In a sample survey of 500 rural families of eastern North Carolina, C. Horace Hamilton and staff of the Department of Rural Sociology found that 27 per cent of the families lived more than 10 miles from a doctor and more than 20 miles from a hospital.

The families living at these distances from doctors and hospitals had about the same amount of illness as other families. The survey also showed that they use hospitals and doctors to about the same extent. However, there were two important differences:

1)      The isolated families did not and frequently could not get medical service in their homes; and
2)      If they did get a doctor make the trip, the expense was greater.

Night Calls Higher
The cost of getting a doctor in the country varied with the distance the patient lived from town. The average fee for one call at the doctor’s office was found to be $2.80. The average fee for a home call in the day was $7.12, and for a home call at night, $9.35. On the average, the cost of a call to a patient’s home at night was 31 per cent greater than a daytime call at the same distance.
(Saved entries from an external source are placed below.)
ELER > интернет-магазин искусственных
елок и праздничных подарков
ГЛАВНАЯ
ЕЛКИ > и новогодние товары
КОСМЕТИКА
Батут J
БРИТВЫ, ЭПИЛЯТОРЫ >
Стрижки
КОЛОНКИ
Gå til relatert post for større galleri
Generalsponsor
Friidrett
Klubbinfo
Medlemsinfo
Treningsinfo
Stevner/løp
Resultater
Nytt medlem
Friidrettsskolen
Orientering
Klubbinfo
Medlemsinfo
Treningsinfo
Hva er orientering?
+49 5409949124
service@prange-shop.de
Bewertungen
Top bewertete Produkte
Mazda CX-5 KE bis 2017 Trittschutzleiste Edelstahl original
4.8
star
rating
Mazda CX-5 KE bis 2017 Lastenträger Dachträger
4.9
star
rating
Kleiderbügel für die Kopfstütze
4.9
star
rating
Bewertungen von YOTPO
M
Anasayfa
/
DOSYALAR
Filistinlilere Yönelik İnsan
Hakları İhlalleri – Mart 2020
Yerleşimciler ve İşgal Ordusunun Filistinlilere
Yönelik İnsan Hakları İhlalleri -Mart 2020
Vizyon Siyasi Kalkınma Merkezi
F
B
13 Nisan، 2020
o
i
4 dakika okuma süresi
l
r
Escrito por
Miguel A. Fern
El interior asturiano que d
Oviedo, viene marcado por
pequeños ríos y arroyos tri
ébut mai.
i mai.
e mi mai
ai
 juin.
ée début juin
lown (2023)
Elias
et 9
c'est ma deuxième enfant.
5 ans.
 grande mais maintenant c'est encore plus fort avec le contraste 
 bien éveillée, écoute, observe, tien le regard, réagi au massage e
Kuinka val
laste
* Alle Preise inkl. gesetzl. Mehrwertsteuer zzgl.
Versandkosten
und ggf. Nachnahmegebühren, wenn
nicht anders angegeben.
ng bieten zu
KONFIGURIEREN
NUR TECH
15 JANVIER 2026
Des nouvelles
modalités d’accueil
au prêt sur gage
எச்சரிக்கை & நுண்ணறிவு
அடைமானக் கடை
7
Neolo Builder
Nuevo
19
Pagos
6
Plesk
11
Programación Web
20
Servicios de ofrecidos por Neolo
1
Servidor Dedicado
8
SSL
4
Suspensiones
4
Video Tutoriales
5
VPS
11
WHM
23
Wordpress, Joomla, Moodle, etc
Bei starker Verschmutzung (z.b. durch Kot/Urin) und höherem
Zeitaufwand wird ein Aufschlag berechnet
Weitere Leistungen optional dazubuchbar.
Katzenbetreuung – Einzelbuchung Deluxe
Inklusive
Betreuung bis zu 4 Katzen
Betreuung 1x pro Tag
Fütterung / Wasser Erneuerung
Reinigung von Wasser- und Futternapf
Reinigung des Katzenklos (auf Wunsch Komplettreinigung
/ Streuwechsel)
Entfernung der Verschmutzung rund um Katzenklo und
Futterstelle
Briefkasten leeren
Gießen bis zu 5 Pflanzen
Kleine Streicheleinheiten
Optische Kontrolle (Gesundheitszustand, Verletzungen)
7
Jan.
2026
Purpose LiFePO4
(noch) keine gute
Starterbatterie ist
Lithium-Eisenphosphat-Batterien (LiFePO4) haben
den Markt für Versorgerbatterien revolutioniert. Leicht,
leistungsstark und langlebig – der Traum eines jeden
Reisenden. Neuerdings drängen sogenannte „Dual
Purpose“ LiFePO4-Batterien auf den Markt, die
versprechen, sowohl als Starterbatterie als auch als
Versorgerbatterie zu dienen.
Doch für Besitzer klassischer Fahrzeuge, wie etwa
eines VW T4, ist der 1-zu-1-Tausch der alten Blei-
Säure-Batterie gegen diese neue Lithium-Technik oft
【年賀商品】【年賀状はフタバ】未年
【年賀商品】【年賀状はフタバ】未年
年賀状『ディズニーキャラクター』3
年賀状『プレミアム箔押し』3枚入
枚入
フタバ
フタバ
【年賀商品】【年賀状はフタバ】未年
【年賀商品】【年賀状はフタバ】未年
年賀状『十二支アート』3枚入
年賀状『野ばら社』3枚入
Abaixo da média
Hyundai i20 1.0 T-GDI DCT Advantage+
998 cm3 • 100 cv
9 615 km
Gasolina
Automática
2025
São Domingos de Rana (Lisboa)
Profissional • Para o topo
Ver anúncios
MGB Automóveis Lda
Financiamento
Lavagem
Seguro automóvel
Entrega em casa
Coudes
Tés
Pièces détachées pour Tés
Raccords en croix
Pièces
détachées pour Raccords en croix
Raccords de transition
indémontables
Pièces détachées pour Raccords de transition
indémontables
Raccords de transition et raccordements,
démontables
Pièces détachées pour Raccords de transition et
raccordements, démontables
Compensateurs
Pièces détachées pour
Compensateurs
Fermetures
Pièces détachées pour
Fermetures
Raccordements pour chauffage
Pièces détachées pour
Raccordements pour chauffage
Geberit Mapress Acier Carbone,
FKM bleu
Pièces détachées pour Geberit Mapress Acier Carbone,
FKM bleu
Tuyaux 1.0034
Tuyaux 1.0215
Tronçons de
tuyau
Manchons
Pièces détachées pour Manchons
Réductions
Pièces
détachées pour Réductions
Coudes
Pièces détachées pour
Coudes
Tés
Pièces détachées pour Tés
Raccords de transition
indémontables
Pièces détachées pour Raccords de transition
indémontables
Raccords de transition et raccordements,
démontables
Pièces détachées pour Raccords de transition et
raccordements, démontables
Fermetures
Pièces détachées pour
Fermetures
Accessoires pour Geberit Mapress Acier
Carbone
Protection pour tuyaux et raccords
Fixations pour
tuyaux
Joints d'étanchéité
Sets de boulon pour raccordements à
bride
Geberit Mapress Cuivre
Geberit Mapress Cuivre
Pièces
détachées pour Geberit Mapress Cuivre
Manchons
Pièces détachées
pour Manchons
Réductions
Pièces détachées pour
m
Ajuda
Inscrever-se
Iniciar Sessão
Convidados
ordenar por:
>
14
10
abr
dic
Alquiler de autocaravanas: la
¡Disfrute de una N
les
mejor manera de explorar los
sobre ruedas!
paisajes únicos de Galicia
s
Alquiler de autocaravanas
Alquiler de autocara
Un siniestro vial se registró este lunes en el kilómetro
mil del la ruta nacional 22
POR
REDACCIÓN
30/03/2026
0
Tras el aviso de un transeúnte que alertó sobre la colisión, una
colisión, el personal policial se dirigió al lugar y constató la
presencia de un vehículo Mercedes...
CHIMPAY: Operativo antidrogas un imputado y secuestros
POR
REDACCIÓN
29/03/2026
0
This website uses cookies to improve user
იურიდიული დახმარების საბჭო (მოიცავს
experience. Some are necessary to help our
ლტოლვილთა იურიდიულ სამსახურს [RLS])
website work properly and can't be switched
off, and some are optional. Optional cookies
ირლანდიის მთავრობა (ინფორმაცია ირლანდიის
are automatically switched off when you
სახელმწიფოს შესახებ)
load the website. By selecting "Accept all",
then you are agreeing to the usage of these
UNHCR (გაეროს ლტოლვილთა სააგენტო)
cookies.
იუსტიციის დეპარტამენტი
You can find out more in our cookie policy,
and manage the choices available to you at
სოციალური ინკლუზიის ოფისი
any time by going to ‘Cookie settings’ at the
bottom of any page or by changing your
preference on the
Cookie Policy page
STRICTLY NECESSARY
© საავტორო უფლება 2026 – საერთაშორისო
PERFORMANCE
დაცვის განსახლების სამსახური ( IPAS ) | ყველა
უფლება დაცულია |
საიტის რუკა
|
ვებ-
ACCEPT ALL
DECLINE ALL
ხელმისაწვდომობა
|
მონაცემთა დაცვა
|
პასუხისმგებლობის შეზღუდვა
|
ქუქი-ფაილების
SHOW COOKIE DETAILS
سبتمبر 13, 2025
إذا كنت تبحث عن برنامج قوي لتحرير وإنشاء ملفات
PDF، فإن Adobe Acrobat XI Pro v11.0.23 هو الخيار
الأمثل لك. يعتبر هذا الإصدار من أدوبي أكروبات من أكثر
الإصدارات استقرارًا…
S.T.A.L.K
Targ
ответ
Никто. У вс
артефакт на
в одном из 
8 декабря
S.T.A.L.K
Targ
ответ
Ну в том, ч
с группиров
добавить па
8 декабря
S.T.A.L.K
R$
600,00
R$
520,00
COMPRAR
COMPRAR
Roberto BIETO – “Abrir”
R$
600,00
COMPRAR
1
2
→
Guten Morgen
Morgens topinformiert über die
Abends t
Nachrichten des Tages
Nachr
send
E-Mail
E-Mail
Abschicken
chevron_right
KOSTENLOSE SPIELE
On the average the cost of a home call in the country started at $2.55 for no distance and increased at the rate of $.66 for each mile the rural family lived from the doctor. This relationship may be tabled as follows:

Cost of Doctor’s Visit to Patient’s Home by Miles Traveled
Miles Traveled
Average Cost
0
$2.55
5
5.85
10
9.25
15
12.45
20
15.75
25
19.05

The initial cost of $2.55 for a home visit with no miles traveled was about the same as the charge for an office visit.

Few Night Calls Result
As a result of the high cost of home calls, especially at night, there are very few such calls. Also there is an increasing tendency for doctors to ask patients to come to their office or to the hospital. This not only saves the doctor’s time but also makes it possible to use laboratory and X-ray equipment which cannot be taken into the country.

Added to this trend in medical service is the fact that more doctors are leaving the small country towns and are located at centers large enough for hospitals. In view of this trend, the development of a rural ambulance service and good rural roads become even more necessary.